** Opening TASK INPUTS block **
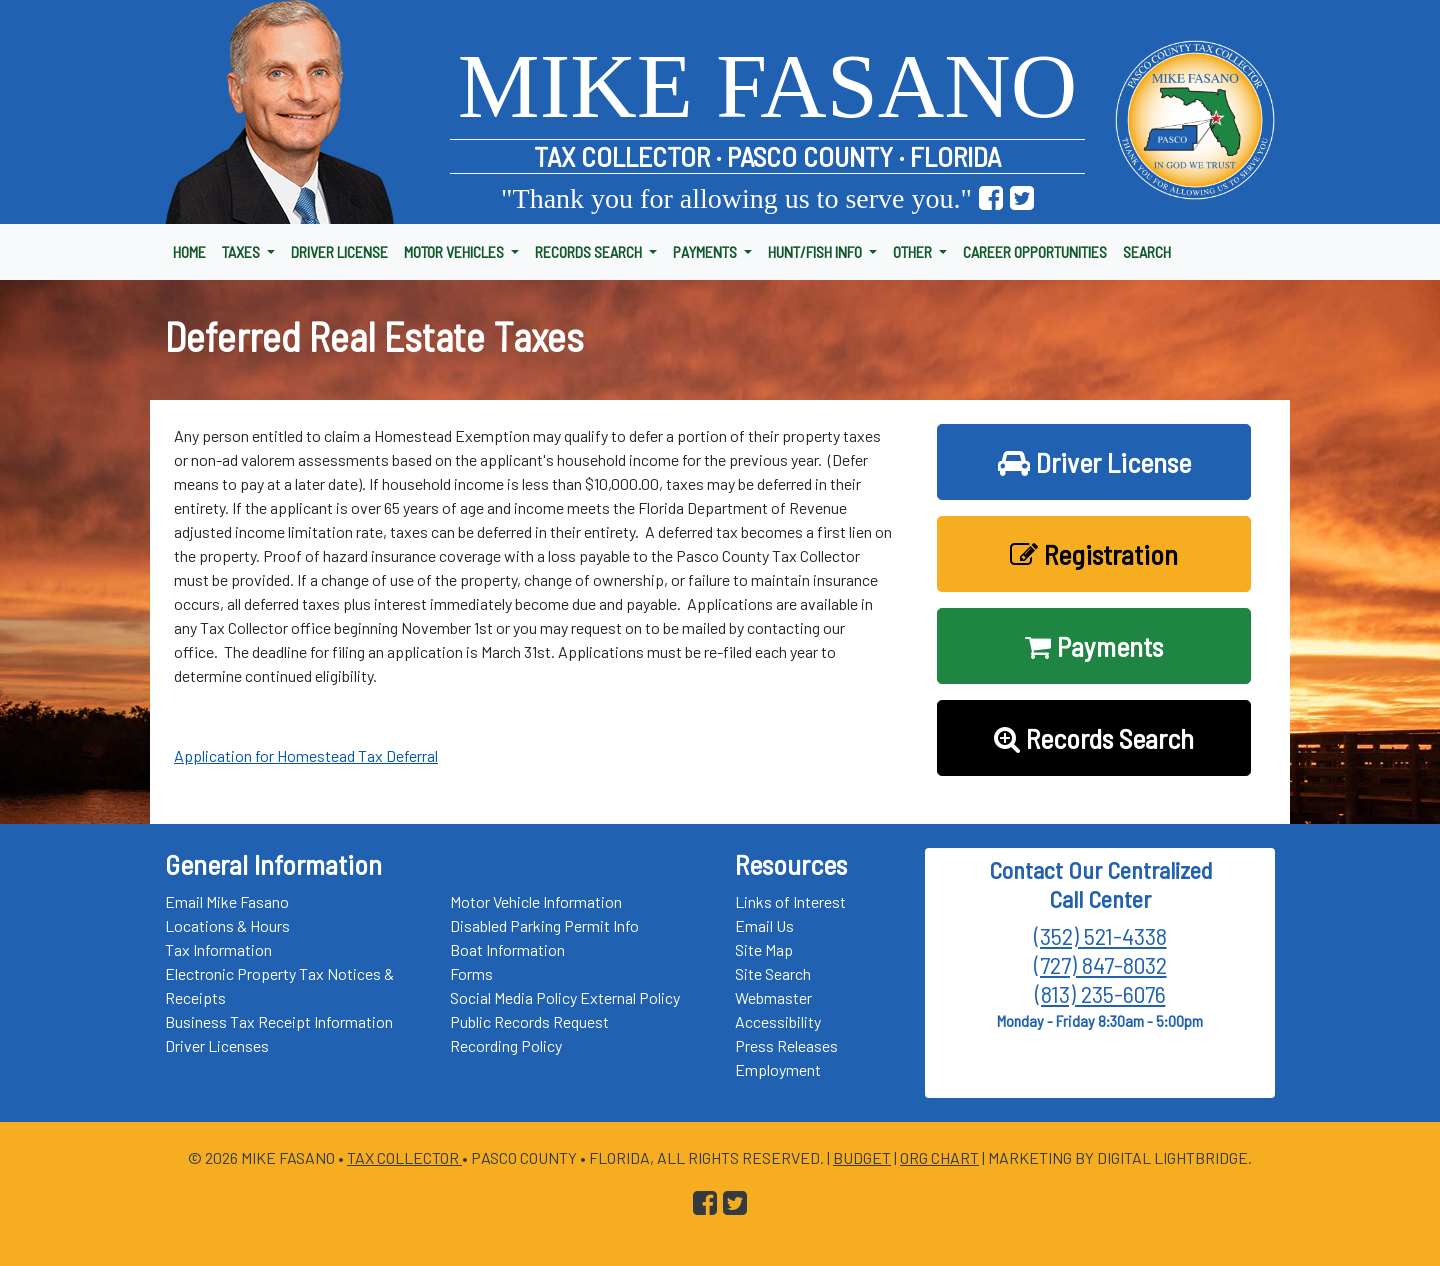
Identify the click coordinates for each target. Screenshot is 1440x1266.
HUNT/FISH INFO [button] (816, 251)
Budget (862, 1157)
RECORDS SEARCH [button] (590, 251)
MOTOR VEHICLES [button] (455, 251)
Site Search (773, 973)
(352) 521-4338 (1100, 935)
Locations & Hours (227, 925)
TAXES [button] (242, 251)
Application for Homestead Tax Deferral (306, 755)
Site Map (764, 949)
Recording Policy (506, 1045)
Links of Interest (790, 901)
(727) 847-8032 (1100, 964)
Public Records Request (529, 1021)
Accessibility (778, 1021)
** Closing TASK INPUTS block **
| EXERCISE AIM |
Where a line of the entries above holds the word "button", return that line.

| RESULT BELOW |
HUNT/FISH INFO [button] (816, 251)
RECORDS SEARCH [button] (590, 251)
MOTOR VEHICLES [button] (455, 251)
TAXES [button] (242, 251)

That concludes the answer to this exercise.